Brief:
- Google began testing a carousel format for its mobile, text-based search ads as the search giant seeks to expand its ad inventory on the mobile web while avoiding user disruptions. Marketing analytics company SemRush saw the test and shared a screen grab on Twitter.
- Google currently permits a maximum of four ads to be displayed vertically in mobile search results. The carousel format expands that inventory in a format that mobile users can swipe sideways to see more ad inserts.
- Google declined to provide more details about the carousel format, telling Ad Age that it's "always testing new ways to improve our experience for our advertisers and users."
Dive Insight:
After the search giant saw success with the carousel format on its Google Shopping platform, according to Ad Age, bringing the change to mobile search overall could drive ad spend back to the platform. Google search results and paid-search listings are much more confined on mobile devices than on desktops, presenting a significant restriction for ads. The change would give mobile marketers more opportunities to engage smartphone users with sponsored messages.
The carousel format is becoming more familiar to mobile users after social media apps like Facebook, Instagram and Snapchat have trained smartphone users to swipe their smartphone screens left and right to see more images, such as in the popular "stories" format.
A carousel of text ads on mobile is something we’re seeing for the first time ???? Has anyone spotted this before?@rustybrick @sejournal @sengineland @TheSEMPost ❓ pic.twitter.com/fe7BteeOqy
— SEMrush (@semrush) June 20, 2019
The platform looks to reignite growth for text-based ads after seeing a 12% decline in media spend in Q1 from a year earlier, according to data from digital agency Merkle cited by Ad Age. Search advertising makes up 44% of the $108 billion marketers spent on digital advertising last year, according to the Interactive Advertising Bureau.

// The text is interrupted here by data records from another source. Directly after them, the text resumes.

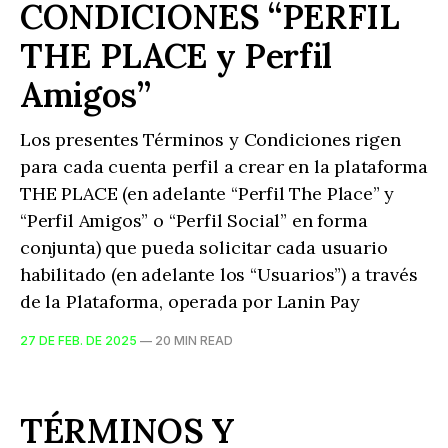
CONDICIONES “PERFIL
THE PLACE y Perfil
Amigos”
Los presentes Términos y Condiciones rigen
para cada cuenta perfil a crear en la plataforma
THE PLACE (en adelante “Perfil The Place” y
“Perfil Amigos” o “Perfil Social” en forma
conjunta) que pueda solicitar cada usuario
habilitado (en adelante los “Usuarios”) a través
de la Plataforma, operada por Lanin Pay
27 DE FEB. DE 2025
—
20 MIN READ
TÉRMINOS Y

Using the small space on a mobile screen more efficiently, and in a potentially more visually appealing way, creates the opportunity for marketers to boost this digital ad spend on the search engine.
While it's too early to tell whether Google will adopt the carousel ad format for text-based searches, the company has sought to diversify its revenue with a bigger push into e-commerce. The company last month launched a revamped Google Shopping experience to provide new ways to find and compare millions of products from thousands of stores, and to buy them online, in a nearby store or directly on Google. Google Shopping ads that show images of products that people search for surged more than 40% during Q1 of 2019 as compared to a year earlier, according to Merkle data cited by Ad Age.
The search giant faces stronger competition from Amazon, whose ad revenue share of global digital ad spend will grow to 8% by 2023 from 3% last year, according to Juniper Research. Some marketers are shifting up to 60% of their search budgets usually allocated for Google to the e-commerce platform.